- [Items from a dataset]:
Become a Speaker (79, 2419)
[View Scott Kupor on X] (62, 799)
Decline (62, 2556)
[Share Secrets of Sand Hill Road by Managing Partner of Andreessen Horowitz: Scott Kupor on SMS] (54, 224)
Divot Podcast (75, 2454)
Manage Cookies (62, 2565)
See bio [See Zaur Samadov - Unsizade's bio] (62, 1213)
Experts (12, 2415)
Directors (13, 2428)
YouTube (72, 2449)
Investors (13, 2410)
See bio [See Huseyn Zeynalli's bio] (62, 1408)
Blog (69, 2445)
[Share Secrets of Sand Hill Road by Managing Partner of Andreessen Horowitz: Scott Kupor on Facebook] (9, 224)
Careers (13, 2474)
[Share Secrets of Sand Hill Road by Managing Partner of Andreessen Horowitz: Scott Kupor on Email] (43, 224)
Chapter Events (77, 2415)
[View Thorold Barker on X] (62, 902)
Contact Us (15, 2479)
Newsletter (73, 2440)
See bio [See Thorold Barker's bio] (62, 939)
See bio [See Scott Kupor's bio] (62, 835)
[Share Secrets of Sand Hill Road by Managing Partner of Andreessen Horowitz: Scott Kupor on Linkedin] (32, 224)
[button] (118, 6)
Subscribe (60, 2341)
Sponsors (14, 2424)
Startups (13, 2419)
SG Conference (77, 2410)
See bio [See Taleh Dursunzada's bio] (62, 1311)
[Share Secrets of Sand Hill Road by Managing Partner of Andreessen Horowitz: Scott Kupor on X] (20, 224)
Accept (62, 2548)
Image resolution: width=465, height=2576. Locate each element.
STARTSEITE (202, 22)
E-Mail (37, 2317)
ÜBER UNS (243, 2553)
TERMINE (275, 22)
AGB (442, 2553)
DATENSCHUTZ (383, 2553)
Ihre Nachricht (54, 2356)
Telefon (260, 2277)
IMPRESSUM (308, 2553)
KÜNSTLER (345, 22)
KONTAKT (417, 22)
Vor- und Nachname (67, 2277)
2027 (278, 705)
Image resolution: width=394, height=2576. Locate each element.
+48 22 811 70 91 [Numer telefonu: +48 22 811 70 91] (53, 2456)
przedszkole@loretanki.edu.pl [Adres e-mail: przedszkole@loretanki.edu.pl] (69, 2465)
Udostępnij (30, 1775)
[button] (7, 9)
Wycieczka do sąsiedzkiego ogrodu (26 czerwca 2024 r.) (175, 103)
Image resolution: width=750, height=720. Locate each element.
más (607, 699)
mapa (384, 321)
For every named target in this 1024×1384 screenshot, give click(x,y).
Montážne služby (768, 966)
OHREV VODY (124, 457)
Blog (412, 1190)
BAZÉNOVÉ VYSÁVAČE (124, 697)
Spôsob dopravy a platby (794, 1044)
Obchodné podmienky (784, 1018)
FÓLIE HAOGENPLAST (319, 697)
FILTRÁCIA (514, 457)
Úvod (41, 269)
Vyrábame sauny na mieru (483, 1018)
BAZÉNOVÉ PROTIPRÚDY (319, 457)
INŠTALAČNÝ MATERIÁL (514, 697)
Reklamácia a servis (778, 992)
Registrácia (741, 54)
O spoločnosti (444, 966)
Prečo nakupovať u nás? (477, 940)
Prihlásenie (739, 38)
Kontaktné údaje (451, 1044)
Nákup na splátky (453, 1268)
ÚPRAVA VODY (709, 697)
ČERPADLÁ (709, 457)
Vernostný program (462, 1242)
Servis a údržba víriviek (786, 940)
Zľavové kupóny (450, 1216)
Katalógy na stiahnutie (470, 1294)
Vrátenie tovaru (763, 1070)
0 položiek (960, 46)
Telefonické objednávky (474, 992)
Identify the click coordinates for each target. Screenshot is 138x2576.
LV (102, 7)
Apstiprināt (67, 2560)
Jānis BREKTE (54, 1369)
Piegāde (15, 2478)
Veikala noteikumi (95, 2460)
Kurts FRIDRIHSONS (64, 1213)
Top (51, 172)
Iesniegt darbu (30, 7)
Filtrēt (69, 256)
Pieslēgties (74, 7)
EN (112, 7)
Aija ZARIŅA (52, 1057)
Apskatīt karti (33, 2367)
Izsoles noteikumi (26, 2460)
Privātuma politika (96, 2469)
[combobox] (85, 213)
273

- [WHAT YOU SHOULD DO]: Copy each line, exactly, that falls between the line containing "Top (51, 172)" and the end of the entries, both included.

- [RESPONSE FOR THIS EXERCISE]:
Top (51, 172)
Iesniegt darbu (30, 7)
Filtrēt (69, 256)
Pieslēgties (74, 7)
EN (112, 7)
Aija ZARIŅA (52, 1057)
Apskatīt karti (33, 2367)
Izsoles noteikumi (26, 2460)
Privātuma politika (96, 2469)
[combobox] (85, 213)
273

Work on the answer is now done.